The Supreme Court on June 23 ruled in favor of tech giant Cisco, shutting down a human rights lawsuit accusing the firm of facilitating abuses in China.
The suit, brought by Falun Gong practitioners in 2011, alleged that Cisco knowingly created and customized technology for the Chinese regime to surveil and persecute Falun Gong.
In a 6–3 ruling, the court reversed a lower court decision that had sided with the Falun Gong practitioners, an outcome that could shield U.S. corporations from litigation over complicity of abuses abroad.f
Justice Amy Coney Barrett, writing for the majority, said the lawsuit cannot go forward—as the plaintiffs had argued—under the 237-year-old Alien Tort Statute and the 1991 Torture Victim Protection Act.
The Alien Tort Statute has been a vehicle for decades for lawyers to file international human rights cases in U.S. courts. The Supreme Court in recent years has been narrowing the scope of the law, restricting its reach to cases with direct, substantial U.S. connections.
The more than a dozen plaintiffs have argued that a significant portion of Cisco’s alleged actions took place on U.S. soil.
Internal documents viewed by The Epoch Times show that Cisco had boasted about its products’ capabilities to identify Falun Gong materials online. Another used a phrase targeting Falun Gong that aligned with the Chinese regime’s propaganda against the belief.

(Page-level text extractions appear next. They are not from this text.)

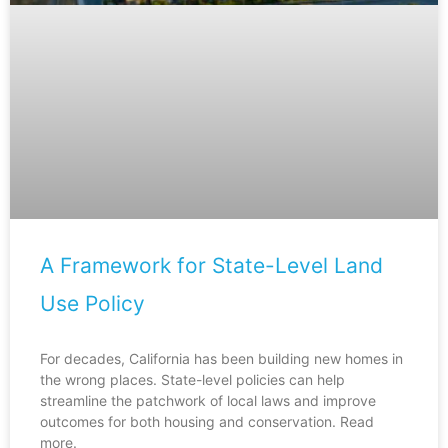
A Framework for State-Level Land
Use Policy
For decades, California has been building new homes in
the wrong places. State-level policies can help
streamline the patchwork of local laws and improve
outcomes for both housing and conservation. Read
more.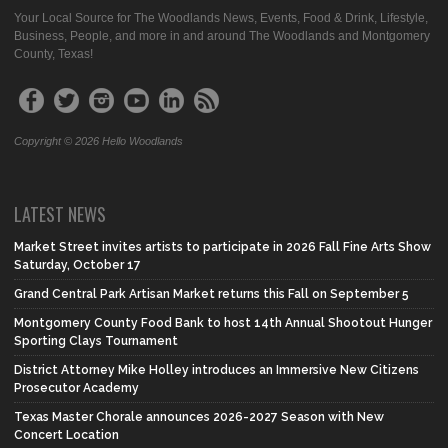
Your Local Source for The Woodlands News, Events, Food & Drink, Lifestyle,
Business, People, and more in and around The Woodlands and Montgomery
County, Texas!
Copyright © 2026 Hello Woodlands
LATEST NEWS
Market Street invites artists to participate in 2026 Fall Fine Arts Show
Saturday, October 17
Grand Central Park Artisan Market returns this Fall on September 5
Montgomery County Food Bank to host 14th Annual Shootout Hunger
Sporting Clays Tournament
District Attorney Mike Holley introduces an Immersive New Citizens
Prosecutor Academy
Texas Master Chorale announces 2026-2027 Season with New
Concert Location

Cisco has denied wrongdoing.
Barrett said in the decision that the Torture Victim Protection Act doesn’t expressly mention the aiding-and-abetting liability.
A Door Shuts to Victims
All six conservative justices joined in the majority opinion, while the three liberal justices expressed dissenting views as to the Alien Tort Statue.Sotomayor said the court erred by “ignoring the plain meaning of the Torture Victim Protection Act” and “slamming the door completely shut to claims by U.S. citizens against those who aid and abet torture.”
The decision now effectively bars “almost any claimed violation of international law” under the Alien Tort Statute, including torture, slave labor, and even genocide, she wrote, describing the move as “yet another low point in this Court’s esteem for its precedents.”
Terri Marsh, executive director of the Human Rights Law Foundation, which sued Cisco on behalf of the plaintiffs, said she was greatly disappointed by the majority’s ruling, quoting Sotomayor’s dissent that “proper respect for Congress should have led to a different outcome.”
“As Justice Sotomayor forcefully contended, a ‘straightforward application of this Court’s settled case law’ should have allowed the Plaintiffs’ case to proceed,” Marsh told The Epoch Times.
The Foreign Policy Question
Barrett wrote that aiding-and-abetting actions could harm U.S. foreign interests.Sotomayor disagreed in her dissent.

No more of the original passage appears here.